Мать моя вмале оправилась и воспитывала меня резвым младенцем, что вертелся легко, словно сухой лист, кружимый ветром; но все же и тогда был я одержим странными желаниями: протчие мальчишки охотились за бабочками да шмелями либо валяли шапки в пыли, меня же тем временем переполняли страхи да бредни. Где теперь возвышается моя Спиттль-фильдская церковь, там случалось мне плакать без всякой причины, доступной моему разумению. Однако пропускаю свои младенческие годы и перехожу к тому времени, когда меня отдали в обученье: я посещал благотворительную школу Св. Катерины близь Товера, но все успехи, достигнутые мною под руководительством Сары Вайр, Джона Дукетта, Ричарда Боли и целого сонма учителей, состояли в том лишь, что я познал зачатки своего родного языка. Веселые то были деньки, притом не столь уж невинные — промеж собой играли мы со школьными товарищами в некую игру, именуемую жмурками, где говорилось: вот ты связан, а мне тебя надобно трижды обернуть кругом; еще нам, мальчишкам, известно было, что, ежели молитву Господу произнести задом наперед, возможно вызвать Диавола; да только сам я тогда ни разу такого не делал. Бытовало среди нас множество других необъяснимых понятий: то, что поцелуй крадет минуту от нашей жизни, и то, что на мертвое существо надобно плюнуть и петь:

Иди, откуда держишь путь, Как звать меня, навек забудь.

Когда после уроков свет делался сумеречным, некоторые сорванцы прокрадывались в церковный двор, чтобы, как они говорили, ловить тени мертвецов (и ныне слова сии для меня суть не рядовыя фантазии).
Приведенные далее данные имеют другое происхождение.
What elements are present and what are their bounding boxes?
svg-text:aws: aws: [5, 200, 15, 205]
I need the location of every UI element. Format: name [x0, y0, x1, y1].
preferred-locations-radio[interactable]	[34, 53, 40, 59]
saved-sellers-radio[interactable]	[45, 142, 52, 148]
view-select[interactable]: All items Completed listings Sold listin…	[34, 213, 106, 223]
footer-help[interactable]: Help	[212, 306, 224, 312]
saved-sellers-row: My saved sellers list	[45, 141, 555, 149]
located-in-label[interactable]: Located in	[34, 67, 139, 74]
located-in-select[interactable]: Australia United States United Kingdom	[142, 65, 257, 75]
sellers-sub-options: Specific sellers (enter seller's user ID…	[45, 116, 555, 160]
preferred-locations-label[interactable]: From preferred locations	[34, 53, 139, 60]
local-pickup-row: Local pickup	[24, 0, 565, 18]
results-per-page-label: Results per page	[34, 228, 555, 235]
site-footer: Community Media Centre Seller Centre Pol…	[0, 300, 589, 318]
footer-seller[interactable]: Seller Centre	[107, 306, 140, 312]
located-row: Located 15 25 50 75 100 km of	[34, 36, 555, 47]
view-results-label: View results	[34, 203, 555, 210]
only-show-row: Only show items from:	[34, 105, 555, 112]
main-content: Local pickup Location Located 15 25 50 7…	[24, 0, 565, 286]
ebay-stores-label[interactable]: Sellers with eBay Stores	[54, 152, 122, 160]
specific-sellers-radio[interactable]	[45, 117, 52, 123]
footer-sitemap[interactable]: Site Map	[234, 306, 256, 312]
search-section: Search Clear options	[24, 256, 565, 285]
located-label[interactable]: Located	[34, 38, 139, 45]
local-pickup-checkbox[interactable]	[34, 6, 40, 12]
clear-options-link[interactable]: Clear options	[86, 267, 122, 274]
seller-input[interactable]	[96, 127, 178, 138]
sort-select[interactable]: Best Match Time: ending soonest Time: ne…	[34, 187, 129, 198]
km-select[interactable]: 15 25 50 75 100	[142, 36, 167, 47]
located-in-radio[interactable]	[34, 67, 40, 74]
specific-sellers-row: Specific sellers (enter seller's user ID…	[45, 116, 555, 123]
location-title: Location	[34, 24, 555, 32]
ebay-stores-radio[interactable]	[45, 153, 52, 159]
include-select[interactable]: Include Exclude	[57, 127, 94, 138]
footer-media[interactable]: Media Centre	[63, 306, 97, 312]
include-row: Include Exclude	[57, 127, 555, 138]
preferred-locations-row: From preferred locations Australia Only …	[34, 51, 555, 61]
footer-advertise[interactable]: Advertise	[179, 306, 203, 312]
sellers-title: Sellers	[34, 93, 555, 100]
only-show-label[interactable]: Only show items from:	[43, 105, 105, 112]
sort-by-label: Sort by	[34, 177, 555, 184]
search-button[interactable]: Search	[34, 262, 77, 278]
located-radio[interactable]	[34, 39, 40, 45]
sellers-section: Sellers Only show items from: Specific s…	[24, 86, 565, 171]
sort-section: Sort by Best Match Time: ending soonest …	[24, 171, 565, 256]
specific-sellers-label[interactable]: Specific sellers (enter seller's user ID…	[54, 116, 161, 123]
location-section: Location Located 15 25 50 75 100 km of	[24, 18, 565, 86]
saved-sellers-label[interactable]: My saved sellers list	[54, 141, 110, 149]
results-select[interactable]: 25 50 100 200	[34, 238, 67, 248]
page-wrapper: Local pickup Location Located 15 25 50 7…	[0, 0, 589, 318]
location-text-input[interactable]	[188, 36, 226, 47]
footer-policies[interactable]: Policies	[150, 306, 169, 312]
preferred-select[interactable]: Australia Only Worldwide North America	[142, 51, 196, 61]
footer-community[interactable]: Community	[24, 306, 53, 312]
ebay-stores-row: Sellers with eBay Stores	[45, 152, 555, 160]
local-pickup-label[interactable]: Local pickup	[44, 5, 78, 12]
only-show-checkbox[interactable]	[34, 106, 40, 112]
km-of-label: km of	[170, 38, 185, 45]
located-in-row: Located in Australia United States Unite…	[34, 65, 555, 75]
Однако подобныя забавы были не по мне, и я большею частию держался особняком: занятия мои были роду более уединенного, небольшие деньги свои откладывал я на книги. Некой Елиас Бисков, из моих однокашников, одолжил мне Доктора Фаустуса, которым я радовался, особливо когда он путешествовал по воздуху, видя весь мир, однако меня изрядно опечалило, когда за ним пришел Диавол, и размышления о сем ужасном конце до того меня преследовали, что он мне нередко виделся во сне. Все время, что я был свободен от школы, по четвергам днем и по субботам, проводил я за чтением подобных вещей: следующий, кто мне встретился, был Монах Бекон, а за сим прочел я Монтельона, Рыцаря оракульского и Орнатуса; занимая книгу у одного лица, я, закончивши читать ее сам, одалживал другому, тот одалживал мне какую-нибудь из своих собственных, и таким образом, хотя перьев, чернил, бумаги и протчих надобностей мне в школе порой не доставало, но книг доставало всегда.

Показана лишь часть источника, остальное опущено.